------ Data extract
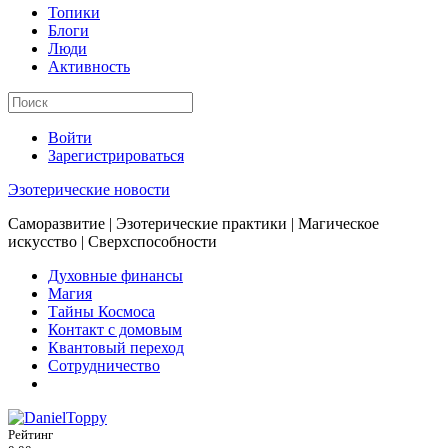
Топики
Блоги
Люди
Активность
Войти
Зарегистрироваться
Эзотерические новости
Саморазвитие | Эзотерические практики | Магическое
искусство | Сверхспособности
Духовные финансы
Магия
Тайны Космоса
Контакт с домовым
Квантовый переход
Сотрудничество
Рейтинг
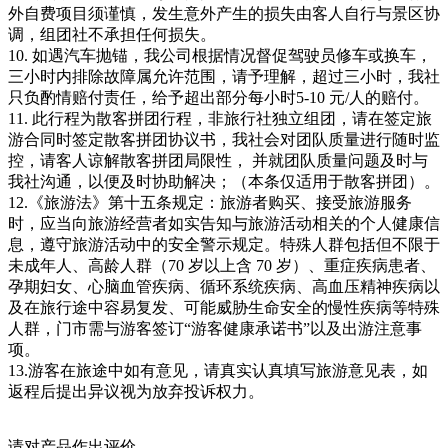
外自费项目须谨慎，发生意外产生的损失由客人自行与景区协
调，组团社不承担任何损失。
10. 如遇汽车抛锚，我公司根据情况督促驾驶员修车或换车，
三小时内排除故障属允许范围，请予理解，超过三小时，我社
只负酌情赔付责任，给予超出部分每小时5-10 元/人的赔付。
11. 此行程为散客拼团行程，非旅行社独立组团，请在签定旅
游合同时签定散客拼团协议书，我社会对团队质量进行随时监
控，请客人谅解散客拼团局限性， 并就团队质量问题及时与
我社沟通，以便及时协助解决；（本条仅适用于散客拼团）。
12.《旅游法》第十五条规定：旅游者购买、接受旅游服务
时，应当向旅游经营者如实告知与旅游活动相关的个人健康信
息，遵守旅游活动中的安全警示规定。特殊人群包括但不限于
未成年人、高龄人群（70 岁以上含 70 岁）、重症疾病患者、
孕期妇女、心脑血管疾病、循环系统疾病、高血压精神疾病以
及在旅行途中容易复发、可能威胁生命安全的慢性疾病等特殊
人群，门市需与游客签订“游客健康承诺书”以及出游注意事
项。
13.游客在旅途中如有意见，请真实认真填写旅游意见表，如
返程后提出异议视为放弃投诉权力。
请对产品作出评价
------------
------ Data extract
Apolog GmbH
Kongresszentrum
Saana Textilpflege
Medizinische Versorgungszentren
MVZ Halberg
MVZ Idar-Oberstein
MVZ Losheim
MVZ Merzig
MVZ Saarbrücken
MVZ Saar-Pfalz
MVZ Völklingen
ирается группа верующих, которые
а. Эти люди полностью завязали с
------------
Check the listing above for lines containing the string "Эзотерические", and copy each one.

Эзотерические новости
Саморазвитие | Эзотерические практики | Магическое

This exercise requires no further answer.